Just as not all Republicans are as vulgarly hypocritical as Lauren
Boebert, as dishonest as George Santos, or as Machiavellian as Mitch McConnell,
not all campus protesters are as self-entitled as Malak Afaneh.
She’s the woman who barged into a private event on the property
of Cal-Berkeley Law School Dean Erwin Chemerinsky and his wife, law professor
Catherine Fisk, a month or so ago. She
then proceeded to use a microphone to interrupt the proceedings to yammer about
Ramadan (she was stopped before she could get to what one presumes would have
been the real content of her screed), claiming that the National Lawyers Guild says
that such an intrusion is protected by the 1st Amendment. The National Lawyers Guild needs, as Popehat’s
Ken White might say, to stop recruiting its membership out of the back room of a
bait shop.
Professor Fisk, not unreasonably, demanded that Afaneh leave
her home, and attempted to wrestle the microphone from her. Now the university is initiating a civil rights investigation against Fisk, whom Afaneh claims was trying to silence her because of her pro-Palestinian
views. No, she was “silenced” because
she’s an entitled brat (Curmie refrains from using a different monosyllable
beginning with the same letter). The intrusion
was, of course, planned and choreographed in advance—hence the video documentation
that begins right on cue.
But a prospective lawyer, of all people, ought to know the
basic principles of persuasion—things Curmie taught in a freshman-level speech
course back in the day: realize that the audience might be hostile to your
views and structure your message accordingly; understand, also, that the more
sophisticated your audience, the more you need to acknowledge the legitimacy of
at least part of their position; and for God’s sake, stay on message!
If you’re trying to convince a Trump supporter to vote for
Biden, you don’t go screaming about how their guy says outrageous things.
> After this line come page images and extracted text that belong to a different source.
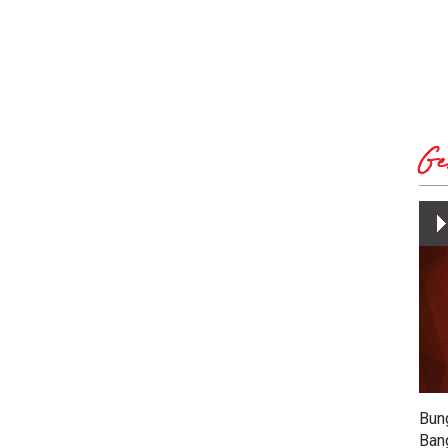
Ge
Bun
Ban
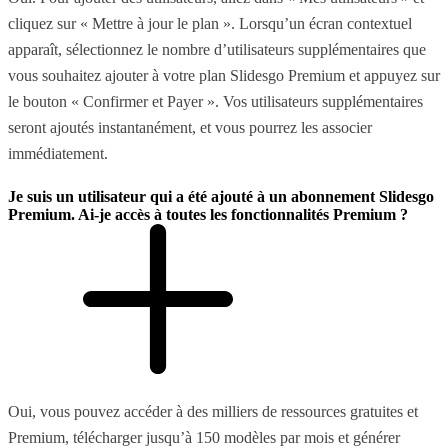
cliquez sur « Mettre à jour le plan ». Lorsqu’un écran contextuel
apparaît, sélectionnez le nombre d’utilisateurs supplémentaires que
vous souhaitez ajouter à votre plan Slidesgo Premium et appuyez sur
le bouton « Confirmer et Payer ». Vos utilisateurs supplémentaires
seront ajoutés instantanément, et vous pourrez les associer
immédiatement.
Je suis un utilisateur qui a été ajouté à un abonnement Slidesgo
Premium. Ai-je accès à toutes les fonctionnalités Premium ?
Oui, vous pouvez accéder à des milliers de ressources gratuites et
Premium, télécharger jusqu’à 150 modèles par mois et générer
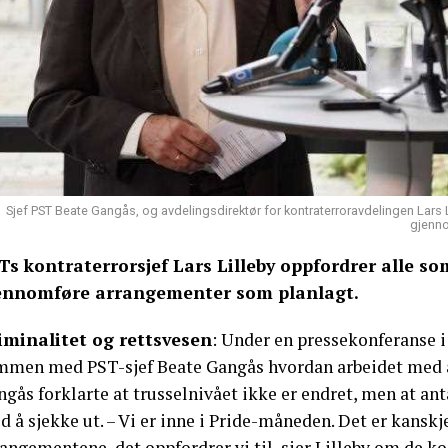
Sjef PST Beate Gangås, og avdelingsdirektør for kontraterroravdelingen Lars L
gjenno
Ts kontraterrorsjef Lars Lilleby oppfordrer alle s
ennomføre arrangementer som planlagt.
iminalitet og rettsvesen
: Under en pressekonferanse i
mmen med PST-sjef Beate Gangås hvordan arbeidet med å 
gås forklarte at trusselnivået ikke er endret, men at ant
 å sjekke ut. – Vi er inne i Pride-måneden. Det er kanskj
rangementene, det oppfordrer vi til, sier Lilleby om de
Rather, you say “look, I know my guy makes
his share of verbal gaffes, but have you really listened to the word salads
your guy spews out?” And you don’t do
anything at all if they’re just trying to finish their breakfast at the local diner.
Malak Afaneh will no doubt be cheered by the true
believers. She got what she wanted:
national attention. But she unquestionably
did her cause more harm than good by intruding into a private space, using a microphone
to disrupt a gathering that had nothing to do with her speech, and generally
being condescending to a pretty intelligent group of people. Anyone not already firmly on her side of the
controversy just moved further away from her cause because of her antics. A small win is not worth a larger loss.
Curmie understands that.
Curmie’s students from 40 years ago understood that. Pyrrhus definitely understood that. Ms. Afaneh, for better or worse, does not.